Zulfydar Zaidar melanjutkan, dukungan KOI tidak sekedar melangkah ke Munas PB ABTI, namun berjanji akan memberikan fasilitas pembinaan atlet untuk berlatih dalam meningkatkan prestasi kejenjang internasional.
Dalam segi prestasi sejak tahun 2023 tim bola tangan putri tembus Asian Men & Women Beach Handball Championship di Bali, dengan meraih medali perunggu. Oktober 2024, saat tampil di Asian Youth Beach Handball Championship di Bangkok, Thailand, Timnas putri Indonesia tampil juara tiga dengan membawa pulang medali perunggu.
Begitu juga di kategori mahasiswa, Timnas bola tangan putra yang diperkuat 14 pemain dan dipimpin 4 pelatih saat tampil di Asean Univercity Games di Surabaya, Jawa Timur juga meraih medali perunggu. Sedang di SEA Games dengan membawa medali perunggu dari Thailand tahun 2025.

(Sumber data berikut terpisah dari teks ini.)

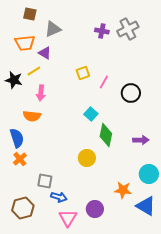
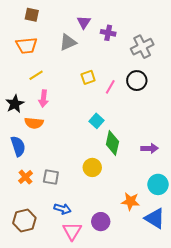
gray triangle: (53, 29) -> (68, 42), moved
gray cross: (128, 29) -> (142, 47), moved
purple triangle: (45, 53) -> (84, 22), moved, turned 32
black star: (14, 80) -> (15, 104), moved, turned 30
black circle: (131, 93) -> (137, 81), moved
orange cross: (20, 159) -> (25, 177), moved
gray square: (45, 181) -> (51, 177), moved

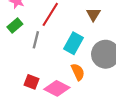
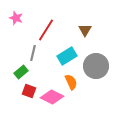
green rectangle: (15, 25) -> (21, 72), moved
cyan rectangle: (73, 43) -> (67, 56), turned 30

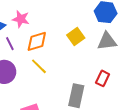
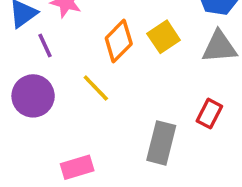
orange diamond: (37, 41) -> (119, 41), moved, turned -30

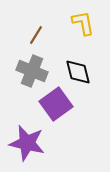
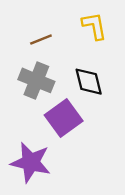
brown line: (36, 35) -> (41, 40), turned 36

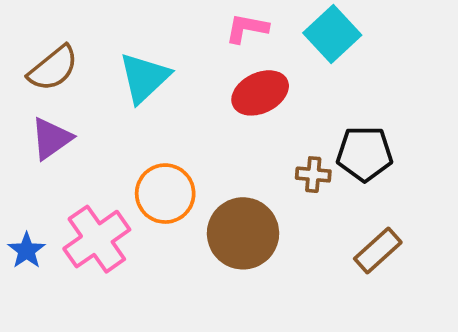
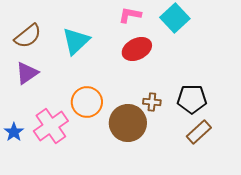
black pentagon: (365, 154) -> (192, 99), moved
brown cross: (313, 175) -> (152, 102), moved

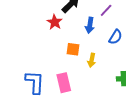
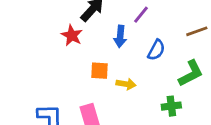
yellow arrow: (92, 60) -> (126, 84), turned -88

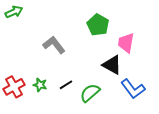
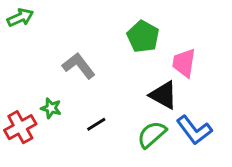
green star: (40, 85) -> (51, 108), moved
green semicircle: (90, 93) -> (152, 134), moved

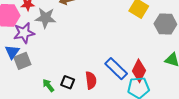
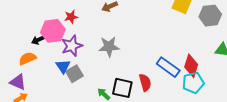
gray star: (45, 18) -> (109, 47), moved
black square: (68, 82) -> (122, 88), size x1.5

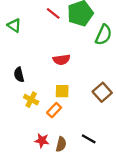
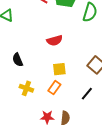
yellow cross: (31, 100) -> (26, 88), moved
black line: (89, 139) -> (87, 94), moved, turned -72

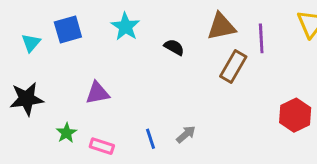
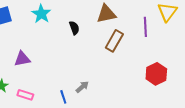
purple line: (261, 38) -> (145, 27), moved
black semicircle: (174, 47) -> (74, 28), turned 40
blue line: (151, 139) -> (63, 97), moved

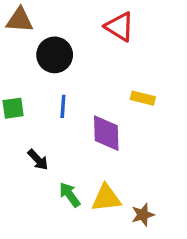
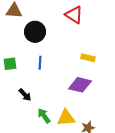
purple diamond: (106, 133) -> (80, 85), moved, turned -75

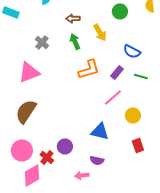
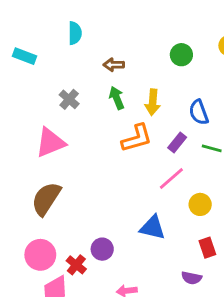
yellow arrow: (100, 32) -> (153, 102), moved, turned 36
blue semicircle: (132, 52) -> (199, 112), turned 42
purple semicircle: (97, 160) -> (191, 278), moved

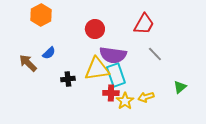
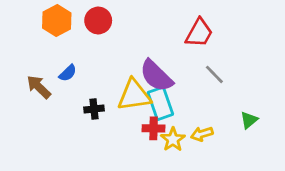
red circle: (95, 29) -> (98, 21), moved
purple semicircle: (113, 55) -> (156, 76), turned 36

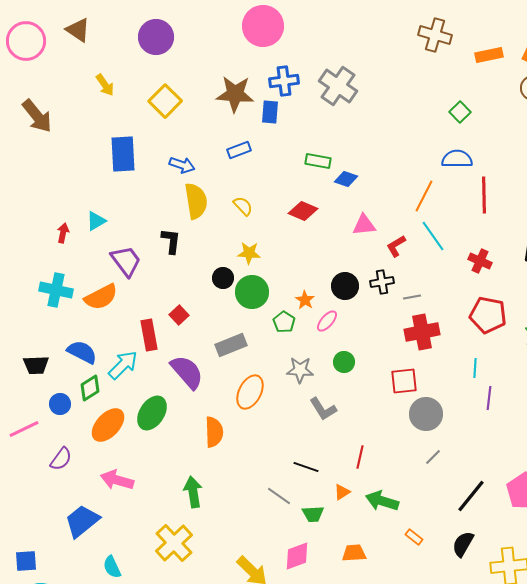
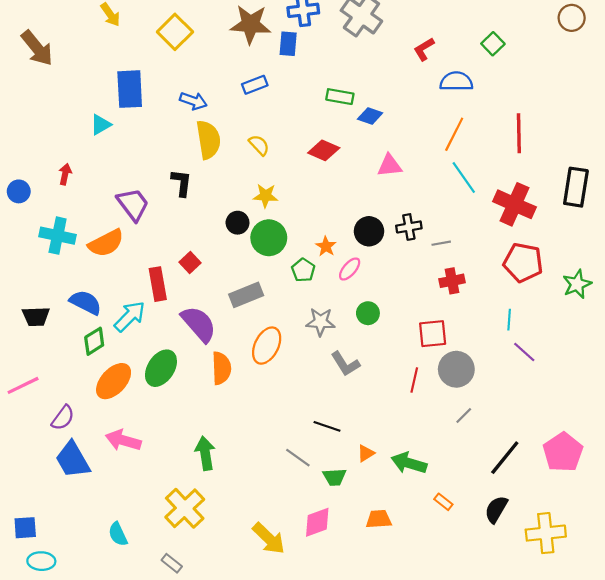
blue semicircle: (457, 159) -> (456, 81), moved
cyan triangle: (96, 221) -> (101, 125), moved
red L-shape: (396, 246) -> (424, 49), moved
red cross: (480, 261) -> (515, 204), size x1.6
red cross: (422, 332) -> (452, 281), size x0.7
purple line: (489, 398) -> (524, 352), turned -55
blue circle: (60, 404) -> (19, 191), moved
orange semicircle: (214, 432) -> (221, 368), moved
red line: (360, 457) -> (414, 380), moved
blue trapezoid: (82, 521) -> (73, 460), moved, turned -81

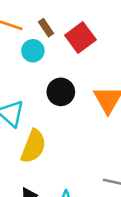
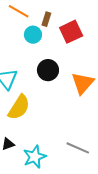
brown rectangle: (46, 28) -> (46, 19), turned 40

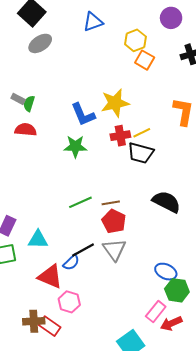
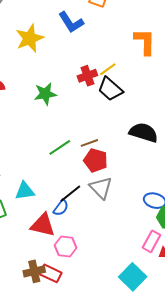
yellow star: (115, 103) -> (30, 38), moved
blue L-shape: (83, 114) -> (71, 22), moved
black trapezoid: (141, 153) -> (110, 89), turned 36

Dengan peningkatan prestasi yang signifikan selama PB ABTI dipimpin Zulfydar Zaidar mendapat apresiasi dari Ketum KOI Raja Sapta Oktohari. “Meningkatkan prestasi olahraga beregu tidak mudah, selain membutuhkan biayai yang mahal juga perhatian yang tidak kecil jumlahnya. Semua itu bisa dilalui dengan keberhasilan yang perlu dilanjutkan dan ditingkatkan lagi menuju prestasi Asia, bahkan dunia, ” tegas Raja Sapta Oktohari yang akrab dipanggil Okto itu.

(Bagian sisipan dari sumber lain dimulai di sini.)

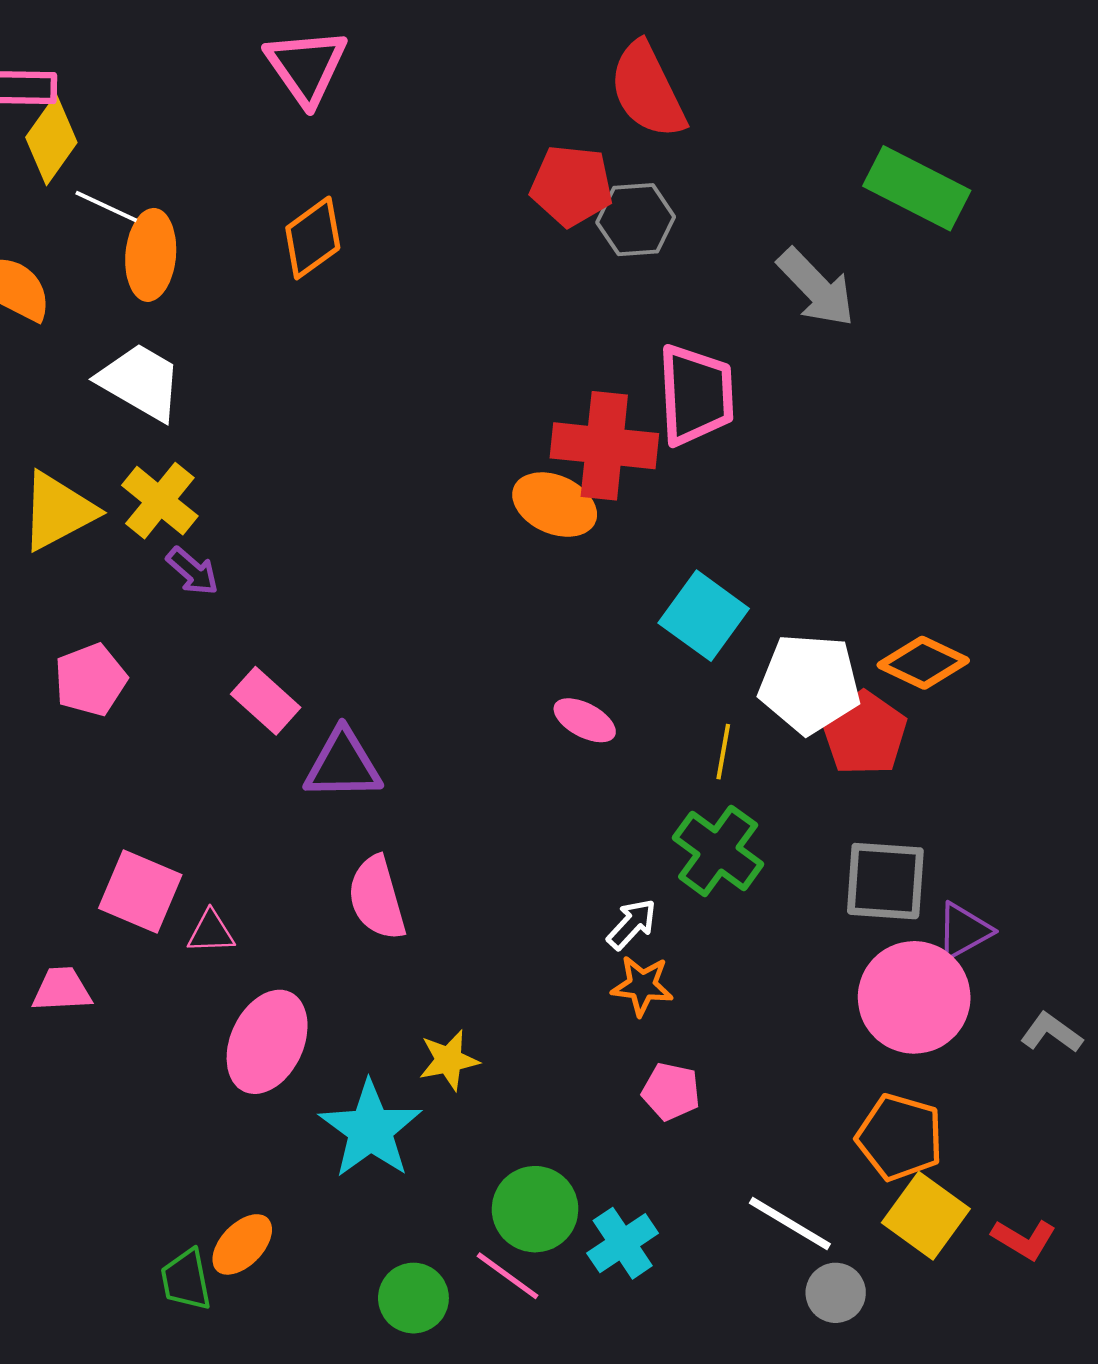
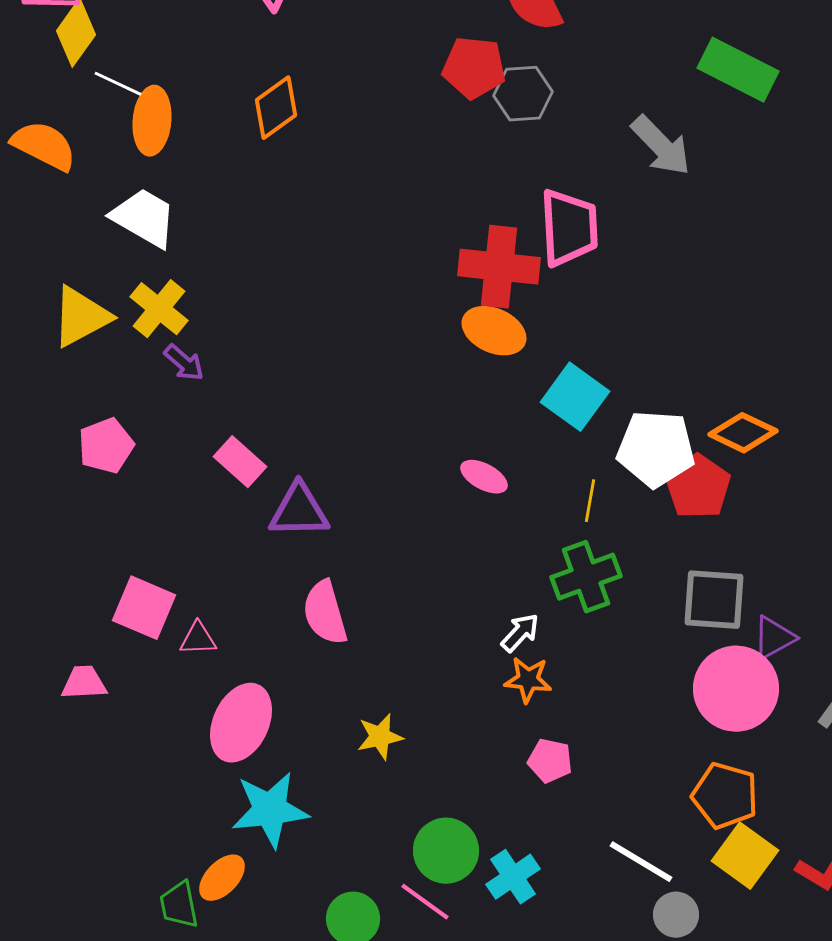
orange ellipse: (555, 505) -> (494, 331), moved
green cross: (718, 851) -> (586, 577), turned 34
cyan star: (370, 1129) -> (270, 810), moved, turned 30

Dalam kesempatan itu Okto yang juga
mantan Ketua Umum Badan Pengurus Pusat Himpunan Pengusaha Muda Indonesia (BPP HIPMI) masa bakti 2011–2014, menawarkan fasilitas latihan atlet berupa gedung indoor dikawasan Universitas Indonesia (UI) Depok. “Kalau kepengurusan PB ABTI pimpinan Zulfydar Zaidar bersedia menempati dan menggunakan fasilitas tersebut, bisa melakukan peninjauan dan kerjasama dengan KOI yang diberi kepercayaan pihak UI, ” tegas Okto.
Yang penting untuk kemajuan prestasi bola tangan, KOI siap mendukung PB ABTI untuk berkiprah bukan saja di SEA Games, namun di Asian Games, bahkan event internasional lainnya. Karena bola tangan sebagai cabang Olimpiade tentunya mempunyai peluang meraih prestasi dunia. (Warso)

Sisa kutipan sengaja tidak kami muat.